Oh. And I guess I should comment on the academia vs. pragmatic development of PLs. Personally I think that it requires balance. A PL that is developed without a large user base is basically an untested entity. However, a PL that is not a some point influenced by PLT will tend to grow in arbitrary directions and become untamed at some point.

Programming languages are like any kind of software. If you don't have any users, you don't get a full appreciation of the spectrum of your domain - so you software will be limited in usefulness. But, as I am prone to say, if we didn't have any clients, we could implement changes in a much more rapid fashion.

Excellent interview!

Thanks for posting; I enjoyed reading it.

I've delved deeply into functional programming, and the productivity wins ARE there (not across the board, mind you, because I still find myself banging out tools in Perl 5). But I find that Erlang suits me better for most things than Haskell. It has little to do with the languages themselves, including the static/dynamic typing issues.

I've gotten so used to recompiling single modules without affecting a running program, for example. Or never having to rebuild an entire project. Or the overall transparency of how high-level code uses resources (especially memory). So while I like Haskell, it always feels so klunky and unpredictable in comparison.

Another SPJ interview

I'm not sure it has already been mentioned here in LtU, but InfoQ also recorded a recent interview with Simon Peyton Jones.

I really enjoyed this

I really enjoyed this interview, and I think that SPJ is generally not naive about the evolution/adoption of haskell.

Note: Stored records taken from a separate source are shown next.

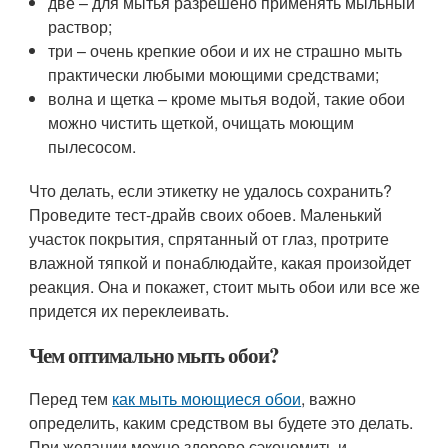
две – для мытья разрешено применять мыльный
раствор;
три – очень крепкие обои и их не страшно мыть
практически любыми моющими средствами;
волна и щетка – кроме мытья водой, такие обои
можно чистить щеткой, очищать моющим
пылесосом.
Что делать, если этикетку не удалось сохранить?
Проведите тест-драйв своих обоев. Маленький
участок покрытия, спрятанный от глаз, протрите
влажной тяпкой и понаблюдайте, какая произойдет
реакция. Она и покажет, стоит мыть обои или все же
придется их переклеивать.
Чем оптимально мыть обои?
Перед тем
как мыть моющиеся обои
, важно
определить, каким средством вы будете это делать.
При желании можно здорово сэкономить и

On the other hand, haskell is not actually evolving quickly. Remember that the last revision is haskell98. I think the talk of rapid evolution comes from the many GHC extensions.

Like other posters, I disagree that popularity cripples evolution. Another example is Python3, which will break backwards compatibility with Python2.

An important thing to note here, though, is that all of the languages mentioned here as having evolved are not standardized*. These languages are defined by their primary implementation.


On the other hand, haskell is not actually evolving quickly. Remember that the last revision is haskell98.

ghc is the centre of gravity of the Haskell world. Naturally an old standard is not evolving!

SPJ talks about the role of the standard in his interview, that it is to provide an anchor for the community that is important for such tasks as teaching and exposition. There is no real need, and perhaps some risk of harm, in seriously trying to pursue a new standard right now. Recall that Paul Graham maintains that standards have an ossifying effect on language development.